= Beginning of Section =

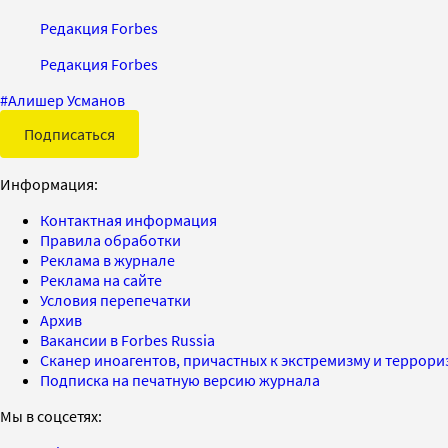
Редакция Forbes
Редакция Forbes
#
Алишер Усманов
Подписаться
Информация:
Контактная информация
Правила обработки
Реклама в журнале
Реклама на сайте
Условия перепечатки
Архив
Вакансии в Forbes Russia
Сканер иноагентов, причастных к экстремизму и террор
Подписка на печатную версию журнала
Мы в соцсетях:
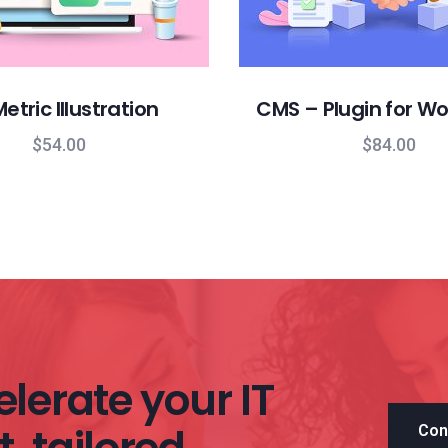
etric Illustration
CMS – Plugin for W
$
54.00
$
84.00
lerate your IT
Con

= End of Section =

■ DESCRIPTION OF THE TASK:
Restate the whole of the material word for word without the pictures.

■ YOUR SOLUTION:
Редакция Forbes
Редакция Forbes
#
Алишер Усманов
Подписаться
Информация:
Контактная информация
Правила обработки
Реклама в журнале
Реклама на сайте
Условия перепечатки
Архив
Вакансии в Forbes Russia
Сканер иноагентов, причастных к экстремизму и террор
Подписка на печатную версию журнала
Мы в соцсетях:
etric Illustration
CMS – Plugin for W
$
54.00
$
84.00
lerate your IT
Con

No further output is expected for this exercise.